3.5 The predicted probability

【P3.5】What is the maximum predicted probability for any result?

pred = predict(cart)[,2]
max(pred)

## [1] 0.87189

3.6 Similarity between testing & training data

【P3.6】Without running the analysis, how do you expect the maximum predicted probability to differ in the testing set?

The maximum predicted probability will likely be exactly the same in the testing set.

3.7 Accuracy Matrices

Use a threshold probability of 0.5

table(train$trial, pred > 0.5)

##    
##     FALSE TRUE
##   0   631   99
##   1   131  441

【P3.7a】What is the training set accuracy of the CART model?

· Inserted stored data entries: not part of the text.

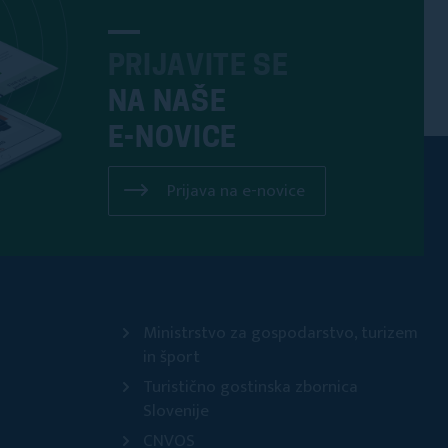
PRIJAVITE SE
NA NAŠE
E-NOVICE
Prijava na e-novice
Ministrstvo za gospodarstvo, turizem
in šport
Turistično gostinska zbornica
Slovenije
CNVOS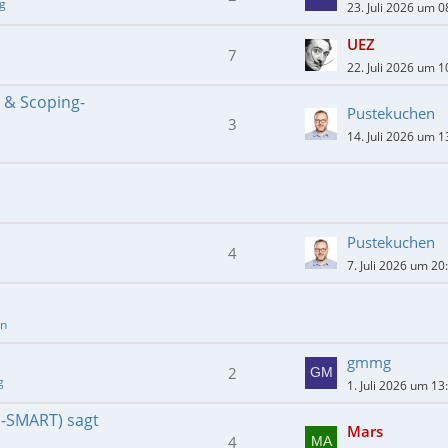
ng
23. Juli 2026 um 0
UEZ
7
22. Juli 2026 um 1
- & Scoping-
Pustekuchen
3
14. Juli 2026 um 1
Pustekuchen
4
7. Juli 2026 um 20
en
gmmg
2
g
1. Juli 2026 um 13
E-SMART) sagt
Mars
4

(631+441)/(631+441+131+99)

## [1] 0.82335

【P3.7b】What is the training set sensitivity of the CART model?

441/(131+441)

## [1] 0.77098

【P3.7c】What is the training set specificity of the CART model?

631/(631+99)

## [1] 0.86438

Problem 4 - Evaluating the model on the testing set

4.1 Test Accuracy

【P4.1】What is the test accuracy?

pred = predict(cart,test)[,2]
table(test$trial, pred > 0.5) %>% {sum(diag(.)) / sum(.)}

## [1] 0.75806

4.2 Test AUC

【P4.2】What is the test AUC?

colAUC(pred, test$trial)

##            [,1]
## 0 vs. 1 0.83711

Problem 5 - Decision Tradeoffs

The research procedure is …

Step 1: use model to select articles of “predict trial = 1”
Step 2: manually review the selected articles
Step 3: extract data from suitable articles (for further analysis)

5.1 Cost of False Negative

【P5.1】What is the cost associated with the model in Step 1 making a false negative prediction?

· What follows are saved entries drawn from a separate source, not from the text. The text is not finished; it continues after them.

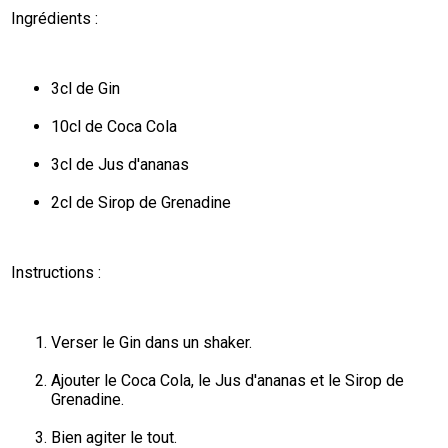
Ingrédients :
3cl de Gin
10cl de Coca Cola
3cl de Jus d'ananas
2cl de Sirop de Grenadine
Instructions :
Verser le Gin dans un shaker.
Ajouter le Coca Cola, le Jus d'ananas et le Sirop de 
Grenadine.
Bien agiter le tout.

A paper that should have been included in Set A will be missed, affecting the quality of the results of Step 3

5.2 Cost of False Posituve

【P5.2】What is the cost associated with the model in Step 1 making a false positive prediction?

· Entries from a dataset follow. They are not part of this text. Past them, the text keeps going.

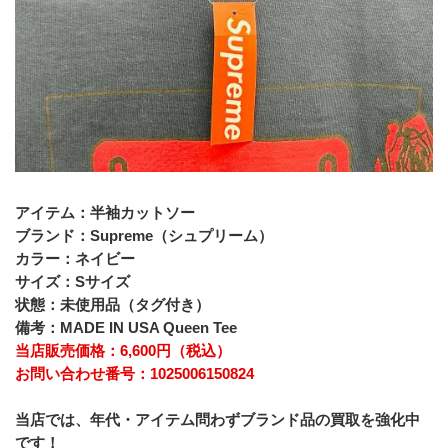
アイテム：半袖カットソー
ブランド：Supreme（シュプリーム）
カラー：ネイビー
サイズ：Sサイズ
状態：未使用品（タグ付き）
備考：MADE IN USA Queen Tee 
当店販売価格：6,600円（税込）
お問い合わせ番号：1025006150824
当店では、年代・アイテム問わずブランド品の買取を強化中
です！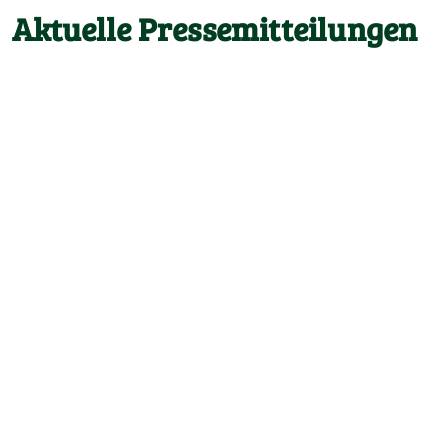
Aktuelle Pressemitteilungen
zur
zur
Pressemeldung
Pressemeldung
>>
>>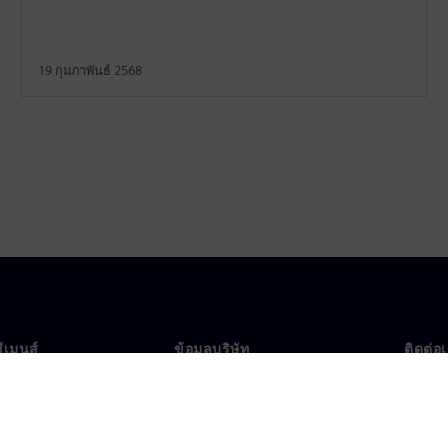
19 กุมภาพันธ์ 2568
ซีเมนส์
ข้อมูลบริษัท
ติดต่อ
บเรา
บริษัท
ติดต่อ
นผู้นำ
นักลงทุนสัมพันธ์
สำนัก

A paper will be mistakenly added to Set A, yielding additional work in Step 2 of the process but not affecting the quality of the results of Step 3.

5.3 The Threshold

【P5.3】Given the costs associated with false positives and false negatives, which of the following is most accurate?

A false negative is more costly than a false positive; the decision maker should use a probability threshold less than 0.5 for the machine learning model.